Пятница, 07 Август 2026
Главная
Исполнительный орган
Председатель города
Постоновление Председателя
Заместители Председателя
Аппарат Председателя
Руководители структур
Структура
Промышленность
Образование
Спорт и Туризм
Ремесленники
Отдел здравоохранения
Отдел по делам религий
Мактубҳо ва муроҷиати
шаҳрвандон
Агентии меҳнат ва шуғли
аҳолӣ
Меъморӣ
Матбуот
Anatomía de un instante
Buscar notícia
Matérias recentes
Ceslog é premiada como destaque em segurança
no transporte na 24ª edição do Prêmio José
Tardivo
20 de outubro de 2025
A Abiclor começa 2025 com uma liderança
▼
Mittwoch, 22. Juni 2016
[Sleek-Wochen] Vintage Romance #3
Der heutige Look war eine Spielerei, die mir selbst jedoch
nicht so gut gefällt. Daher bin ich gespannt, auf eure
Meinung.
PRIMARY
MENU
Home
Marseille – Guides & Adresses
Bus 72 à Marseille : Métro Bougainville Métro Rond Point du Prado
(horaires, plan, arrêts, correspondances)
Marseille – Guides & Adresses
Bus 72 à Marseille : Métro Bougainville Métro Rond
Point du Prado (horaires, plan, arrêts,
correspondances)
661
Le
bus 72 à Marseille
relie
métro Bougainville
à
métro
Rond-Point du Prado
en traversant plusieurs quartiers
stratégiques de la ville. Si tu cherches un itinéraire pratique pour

# # # # #

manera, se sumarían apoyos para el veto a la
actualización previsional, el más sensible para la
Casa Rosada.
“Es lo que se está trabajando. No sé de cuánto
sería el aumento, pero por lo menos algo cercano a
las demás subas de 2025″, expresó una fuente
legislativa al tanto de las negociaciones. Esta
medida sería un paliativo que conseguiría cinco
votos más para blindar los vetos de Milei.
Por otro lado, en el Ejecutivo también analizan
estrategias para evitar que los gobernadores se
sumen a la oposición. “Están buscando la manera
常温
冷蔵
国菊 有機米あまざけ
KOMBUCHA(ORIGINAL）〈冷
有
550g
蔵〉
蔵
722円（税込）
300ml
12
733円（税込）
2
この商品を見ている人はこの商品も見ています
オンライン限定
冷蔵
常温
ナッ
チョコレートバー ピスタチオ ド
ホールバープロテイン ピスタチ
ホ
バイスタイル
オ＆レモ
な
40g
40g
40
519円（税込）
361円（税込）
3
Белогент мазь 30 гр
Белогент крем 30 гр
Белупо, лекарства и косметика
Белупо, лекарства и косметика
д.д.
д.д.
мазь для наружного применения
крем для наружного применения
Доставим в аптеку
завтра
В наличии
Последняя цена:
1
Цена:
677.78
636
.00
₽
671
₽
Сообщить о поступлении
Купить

# # # # #

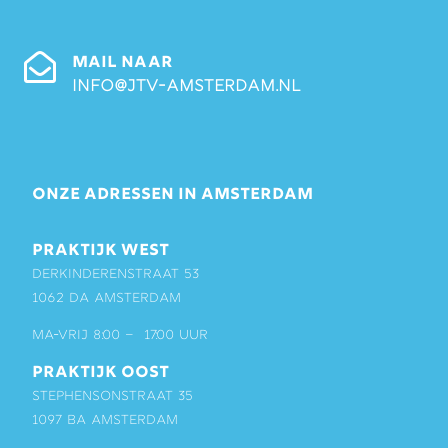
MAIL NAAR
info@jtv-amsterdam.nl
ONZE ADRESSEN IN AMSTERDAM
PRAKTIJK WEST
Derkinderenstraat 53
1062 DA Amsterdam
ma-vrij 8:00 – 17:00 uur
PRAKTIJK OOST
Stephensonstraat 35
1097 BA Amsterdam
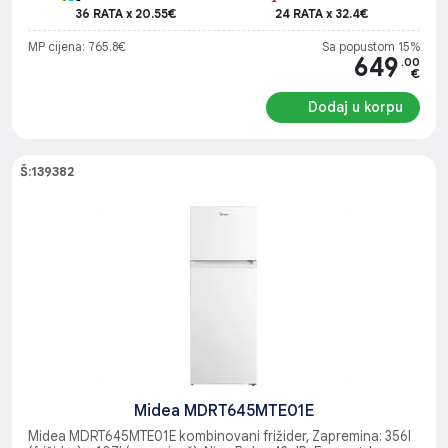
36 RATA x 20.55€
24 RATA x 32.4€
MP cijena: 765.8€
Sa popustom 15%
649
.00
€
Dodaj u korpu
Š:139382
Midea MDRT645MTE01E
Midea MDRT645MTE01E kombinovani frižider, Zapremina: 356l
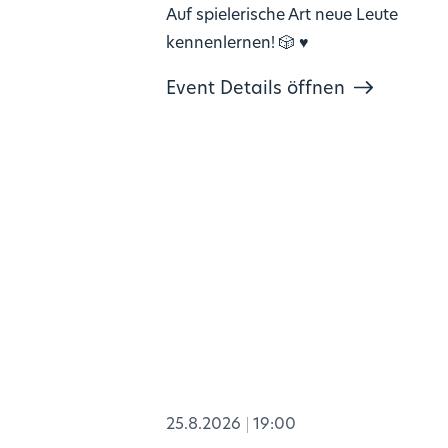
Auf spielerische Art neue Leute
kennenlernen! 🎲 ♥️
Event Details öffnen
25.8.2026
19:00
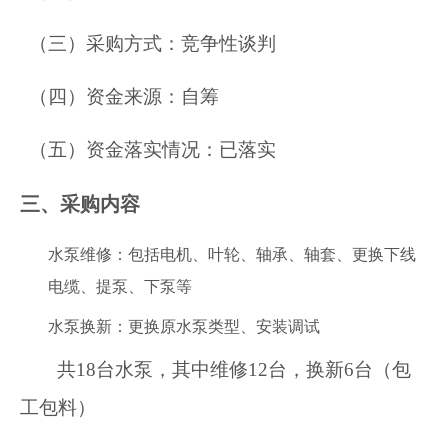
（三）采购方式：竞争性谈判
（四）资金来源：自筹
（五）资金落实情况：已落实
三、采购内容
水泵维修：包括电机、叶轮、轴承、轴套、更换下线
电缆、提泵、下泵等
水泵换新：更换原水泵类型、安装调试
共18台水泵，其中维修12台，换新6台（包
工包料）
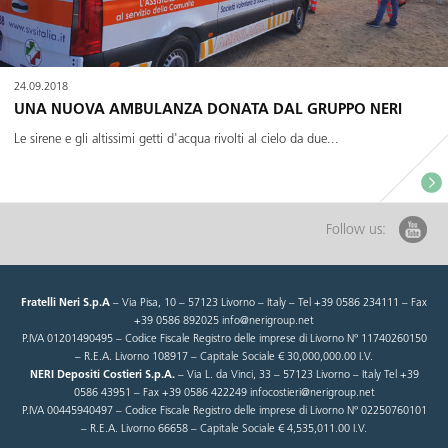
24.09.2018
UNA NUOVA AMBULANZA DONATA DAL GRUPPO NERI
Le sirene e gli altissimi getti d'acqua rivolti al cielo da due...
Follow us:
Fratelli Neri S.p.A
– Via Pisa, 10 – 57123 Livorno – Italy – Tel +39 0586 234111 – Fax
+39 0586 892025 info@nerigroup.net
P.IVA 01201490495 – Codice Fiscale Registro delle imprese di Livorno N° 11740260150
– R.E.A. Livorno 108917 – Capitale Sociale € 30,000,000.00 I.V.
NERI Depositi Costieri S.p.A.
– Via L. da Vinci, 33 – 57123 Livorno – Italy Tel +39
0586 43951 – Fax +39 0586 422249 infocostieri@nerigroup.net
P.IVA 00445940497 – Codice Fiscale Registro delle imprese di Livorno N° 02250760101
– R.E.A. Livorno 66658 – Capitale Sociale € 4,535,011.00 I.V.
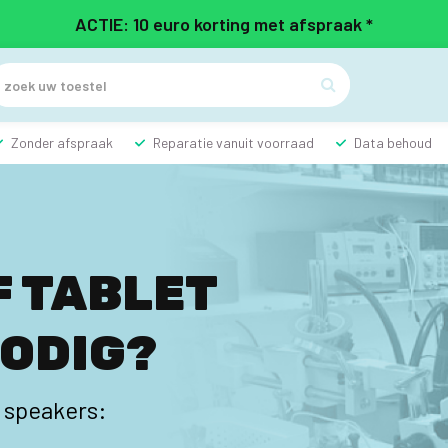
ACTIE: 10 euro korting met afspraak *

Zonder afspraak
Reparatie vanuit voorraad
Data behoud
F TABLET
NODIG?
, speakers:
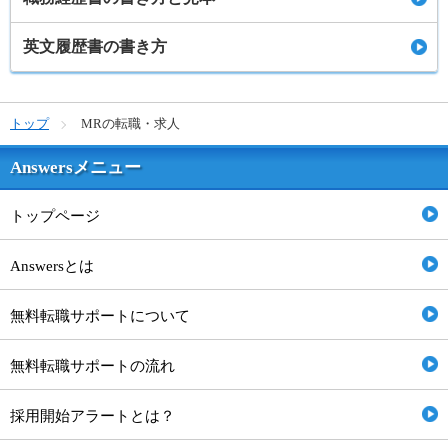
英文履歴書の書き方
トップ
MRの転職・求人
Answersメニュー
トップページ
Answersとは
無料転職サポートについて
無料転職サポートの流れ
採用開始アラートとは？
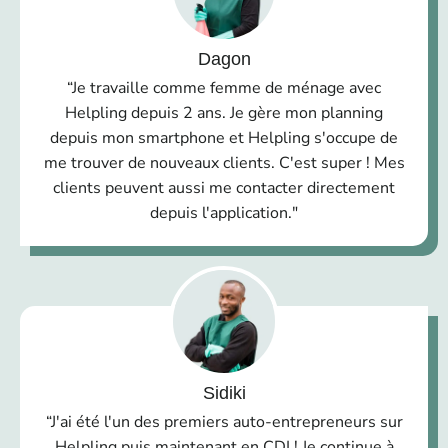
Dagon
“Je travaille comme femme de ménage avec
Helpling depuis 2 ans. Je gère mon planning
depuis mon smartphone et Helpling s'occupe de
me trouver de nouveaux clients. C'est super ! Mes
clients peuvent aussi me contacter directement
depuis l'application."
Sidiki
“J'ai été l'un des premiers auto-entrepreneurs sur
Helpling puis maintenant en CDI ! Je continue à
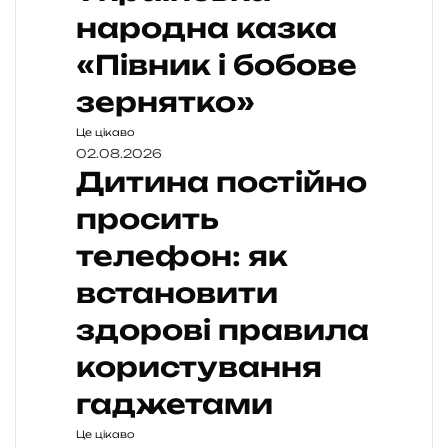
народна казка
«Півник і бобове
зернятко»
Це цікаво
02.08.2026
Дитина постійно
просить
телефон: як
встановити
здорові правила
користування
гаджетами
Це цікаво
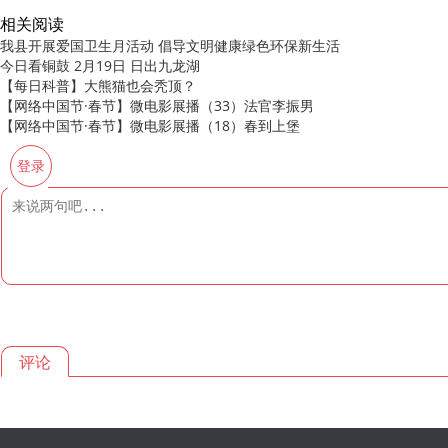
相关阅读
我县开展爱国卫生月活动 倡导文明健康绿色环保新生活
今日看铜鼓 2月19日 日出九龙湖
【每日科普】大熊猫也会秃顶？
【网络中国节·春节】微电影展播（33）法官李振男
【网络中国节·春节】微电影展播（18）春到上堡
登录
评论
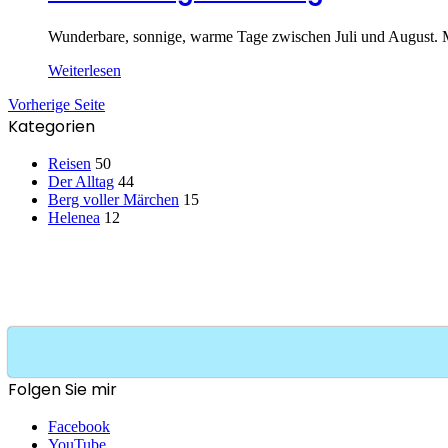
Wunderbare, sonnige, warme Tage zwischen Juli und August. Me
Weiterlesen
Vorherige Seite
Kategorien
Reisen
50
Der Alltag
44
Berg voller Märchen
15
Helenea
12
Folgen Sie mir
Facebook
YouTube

# # # # #

Instructions to follow → Above are some records. Reproduce the lines from the one with "Stephensonstraat 35" down to the one with "premiers auto-entrepreneurs sur", keeping both, and leave every picture out.

Result of the exercise →
Stephensonstraat 35
1097 BA Amsterdam
36 RATA x 20.55€
24 RATA x 32.4€
MP cijena: 765.8€
Sa popustom 15%
649
.00
€
Dodaj u korpu
Š:139382
Midea MDRT645MTE01E
Midea MDRT645MTE01E kombinovani frižider, Zapremina: 356l
Auf spielerische Art neue Leute
kennenlernen! 🎲 ♥️
Event Details öffnen
25.8.2026
19:00
（三）采购方式：竞争性谈判
（四）资金来源：自筹
（五）资金落实情况：已落实
三、采购内容
水泵维修：包括电机、叶轮、轴承、轴套、更换下线
电缆、提泵、下泵等
水泵换新：更换原水泵类型、安装调试
共18台水泵，其中维修12台，换新6台（包
工包料）
24.09.2018
UNA NUOVA AMBULANZA DONATA DAL GRUPPO NERI
Le sirene e gli altissimi getti d'acqua rivolti al cielo da due...
Follow us:
Fratelli Neri S.p.A
– Via Pisa, 10 – 57123 Livorno – Italy – Tel +39 0586 234111 – Fax
+39 0586 892025 info@nerigroup.net
P.IVA 01201490495 – Codice Fiscale Registro delle imprese di Livorno N° 11740260150
– R.E.A. Livorno 108917 – Capitale Sociale € 30,000,000.00 I.V.
NERI Depositi Costieri S.p.A.
– Via L. da Vinci, 33 – 57123 Livorno – Italy Tel +39
0586 43951 – Fax +39 0586 422249 infocostieri@nerigroup.net
P.IVA 00445940497 – Codice Fiscale Registro delle imprese di Livorno N° 02250760101
– R.E.A. Livorno 66658 – Capitale Sociale € 4,535,011.00 I.V.
ACTIE: 10 euro korting met afspraak *

Zonder afspraak
Reparatie vanuit voorraad
Data behoud
F TABLET
NODIG?
, speakers:
英文履歴書の書き方
トップ
MRの転職・求人
Answersメニュー
トップページ
Answersとは
無料転職サポートについて
無料転職サポートの流れ
採用開始アラートとは？
Dagon
“Je travaille comme femme de ménage avec
Helpling depuis 2 ans. Je gère mon planning
depuis mon smartphone et Helpling s'occupe de
me trouver de nouveaux clients. C'est super ! Mes
clients peuvent aussi me contacter directement
depuis l'application."
Sidiki
“J'ai été l'un des premiers auto-entrepreneurs sur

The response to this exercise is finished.